Given Data / Assumptions:

• Number of red balls = 8.
• Number of blue balls = 7.
• Number of green balls = 6.
• Total number of balls = 8 + 7 + 6 = 21.
• One ball is drawn at random and all balls are equally likely to be selected.

Concept / Approach:
The event of interest is that the ball is neither red nor green. Since the only other color present is blue, this is simply the event that the ball is blue. The probability is found by dividing the number of blue balls by the total number of balls in the box. There is no conditioning or replacement involved because the selection consists of a single draw.

Step-by-Step Solution:
Step 1: Compute the total number of balls: 8 red + 7 blue + 6 green = 21 balls.Step 2: Identify the number of favorable outcomes, which is the number of blue balls.

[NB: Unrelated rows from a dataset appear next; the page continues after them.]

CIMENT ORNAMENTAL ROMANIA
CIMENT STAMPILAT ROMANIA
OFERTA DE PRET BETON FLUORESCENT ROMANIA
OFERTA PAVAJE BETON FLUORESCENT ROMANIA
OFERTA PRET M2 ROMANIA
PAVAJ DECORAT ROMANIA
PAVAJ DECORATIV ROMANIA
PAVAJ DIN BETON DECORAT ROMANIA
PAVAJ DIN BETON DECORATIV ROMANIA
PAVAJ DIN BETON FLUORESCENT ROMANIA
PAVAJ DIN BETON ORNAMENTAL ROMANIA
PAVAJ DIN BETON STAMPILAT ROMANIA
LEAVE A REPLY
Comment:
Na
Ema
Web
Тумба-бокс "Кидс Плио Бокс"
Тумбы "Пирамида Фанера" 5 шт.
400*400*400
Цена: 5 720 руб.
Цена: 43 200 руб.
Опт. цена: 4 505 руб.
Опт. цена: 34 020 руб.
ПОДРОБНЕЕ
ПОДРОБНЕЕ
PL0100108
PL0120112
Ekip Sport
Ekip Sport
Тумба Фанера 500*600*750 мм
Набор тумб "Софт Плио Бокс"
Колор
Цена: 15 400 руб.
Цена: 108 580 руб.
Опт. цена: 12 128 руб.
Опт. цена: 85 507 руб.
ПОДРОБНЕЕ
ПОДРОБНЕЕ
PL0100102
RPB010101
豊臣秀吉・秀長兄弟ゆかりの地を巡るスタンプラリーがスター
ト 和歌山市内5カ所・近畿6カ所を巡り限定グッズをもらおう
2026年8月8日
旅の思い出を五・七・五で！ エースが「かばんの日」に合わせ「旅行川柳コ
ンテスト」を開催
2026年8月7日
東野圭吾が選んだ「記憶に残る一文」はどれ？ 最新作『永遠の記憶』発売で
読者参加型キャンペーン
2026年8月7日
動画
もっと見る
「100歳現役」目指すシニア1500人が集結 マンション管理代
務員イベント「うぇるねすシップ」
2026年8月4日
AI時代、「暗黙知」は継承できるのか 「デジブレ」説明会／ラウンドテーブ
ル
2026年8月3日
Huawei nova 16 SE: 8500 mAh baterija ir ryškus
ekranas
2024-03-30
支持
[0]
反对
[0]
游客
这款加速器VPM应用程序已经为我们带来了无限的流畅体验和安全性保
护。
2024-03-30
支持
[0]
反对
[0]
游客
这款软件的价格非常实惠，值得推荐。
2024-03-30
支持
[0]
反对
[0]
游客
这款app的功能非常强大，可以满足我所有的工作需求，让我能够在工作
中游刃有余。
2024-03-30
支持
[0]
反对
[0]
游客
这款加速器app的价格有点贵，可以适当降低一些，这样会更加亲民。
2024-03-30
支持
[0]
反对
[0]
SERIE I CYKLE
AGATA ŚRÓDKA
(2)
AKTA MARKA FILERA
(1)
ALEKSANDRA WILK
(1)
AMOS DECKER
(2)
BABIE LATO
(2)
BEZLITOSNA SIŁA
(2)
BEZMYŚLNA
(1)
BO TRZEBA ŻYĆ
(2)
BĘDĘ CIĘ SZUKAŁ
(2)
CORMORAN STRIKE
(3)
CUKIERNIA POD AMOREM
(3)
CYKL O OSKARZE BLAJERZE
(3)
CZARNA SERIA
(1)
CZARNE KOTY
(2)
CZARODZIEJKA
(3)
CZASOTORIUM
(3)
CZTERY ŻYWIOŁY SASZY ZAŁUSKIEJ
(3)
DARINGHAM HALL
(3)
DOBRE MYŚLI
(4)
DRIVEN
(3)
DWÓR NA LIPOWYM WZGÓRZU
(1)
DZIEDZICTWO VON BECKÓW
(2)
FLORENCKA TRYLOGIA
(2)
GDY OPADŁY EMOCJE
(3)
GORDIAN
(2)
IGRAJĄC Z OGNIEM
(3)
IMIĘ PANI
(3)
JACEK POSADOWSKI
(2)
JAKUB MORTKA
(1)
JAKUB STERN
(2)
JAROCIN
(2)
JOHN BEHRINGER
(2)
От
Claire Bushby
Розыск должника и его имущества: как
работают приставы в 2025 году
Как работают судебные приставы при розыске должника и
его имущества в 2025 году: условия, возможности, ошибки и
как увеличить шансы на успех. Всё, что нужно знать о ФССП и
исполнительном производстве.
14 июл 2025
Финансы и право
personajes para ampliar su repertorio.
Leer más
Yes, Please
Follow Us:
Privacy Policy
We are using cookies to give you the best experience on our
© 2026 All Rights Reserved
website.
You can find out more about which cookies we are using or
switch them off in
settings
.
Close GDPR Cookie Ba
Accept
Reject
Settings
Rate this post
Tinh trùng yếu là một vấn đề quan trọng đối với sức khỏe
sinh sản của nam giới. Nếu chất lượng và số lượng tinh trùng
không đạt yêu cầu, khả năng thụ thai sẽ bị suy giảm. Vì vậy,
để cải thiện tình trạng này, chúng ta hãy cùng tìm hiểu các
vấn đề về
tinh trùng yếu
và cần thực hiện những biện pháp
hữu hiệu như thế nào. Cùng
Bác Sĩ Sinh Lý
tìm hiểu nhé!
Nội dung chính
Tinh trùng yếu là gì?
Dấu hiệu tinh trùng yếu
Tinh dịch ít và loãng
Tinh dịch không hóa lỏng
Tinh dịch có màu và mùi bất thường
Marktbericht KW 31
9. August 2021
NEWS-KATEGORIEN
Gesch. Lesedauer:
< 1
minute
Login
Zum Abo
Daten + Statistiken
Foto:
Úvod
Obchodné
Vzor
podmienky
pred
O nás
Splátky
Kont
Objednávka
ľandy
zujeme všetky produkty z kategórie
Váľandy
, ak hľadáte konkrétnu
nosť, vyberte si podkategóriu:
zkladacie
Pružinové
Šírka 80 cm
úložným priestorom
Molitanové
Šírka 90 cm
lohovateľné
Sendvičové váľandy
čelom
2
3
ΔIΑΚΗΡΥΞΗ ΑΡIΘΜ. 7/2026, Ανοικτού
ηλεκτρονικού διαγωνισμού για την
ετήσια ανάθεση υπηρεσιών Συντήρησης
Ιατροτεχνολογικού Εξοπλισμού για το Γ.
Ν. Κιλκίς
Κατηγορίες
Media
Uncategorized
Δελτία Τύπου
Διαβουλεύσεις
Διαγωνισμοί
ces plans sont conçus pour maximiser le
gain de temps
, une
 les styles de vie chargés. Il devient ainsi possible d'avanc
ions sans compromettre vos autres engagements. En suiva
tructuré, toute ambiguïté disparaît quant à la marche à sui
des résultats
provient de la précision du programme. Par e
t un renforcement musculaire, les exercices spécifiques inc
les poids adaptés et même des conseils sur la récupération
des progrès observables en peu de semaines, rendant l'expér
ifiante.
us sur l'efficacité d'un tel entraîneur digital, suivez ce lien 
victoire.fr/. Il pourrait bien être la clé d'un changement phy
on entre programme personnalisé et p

There are 7 blue balls.Step 3: The event that a ball is neither red nor green is exactly the same as the event that it is blue.Step 4: Use the formula probability = favorable outcomes / total outcomes.Step 5: Substitute values to get probability = 7 / 21.Step 6: Simplify 7 / 21 by dividing both numerator and denominator by 7 to obtain 1 / 3.
Verification / Alternative check:
We can verify this answer by also computing the probabilities of drawing red or green balls and ensuring that all probabilities sum to 1. The probability of red is 8 / 21, of blue is 7 / 21 and of green is 6 / 21. Adding them gives (8 + 7 + 6) / 21 = 21 / 21 = 1. This confirms that our probability distribution is consistent and that 1 / 3 for blue is correct.

Why Other Options Are Wrong:
3/5 would require 12 or 13 favorable outcomes out of 21, which is inconsistent with the count of 7 blue balls. 8/21 corresponds to the probability of drawing a red ball, not a blue one. 7/21 is the unsimplified form of the correct answer, but 1/3 is the reduced and standard form. 2/7 does not correspond to any natural color count in this scenario, and therefore cannot be right.

Common Pitfalls:
Students sometimes misread neither red nor green and incorrectly attempt to exclude blue instead. Another mistake is to forget to simplify the fraction, although leaving it unsimplified still represents the same probability. It is helpful to systematically list the counts of each color and then directly relate the desired event to one of those counts.

Final Answer:
The probability that the chosen ball is neither red nor green, that is, that it is blue, is 1/3.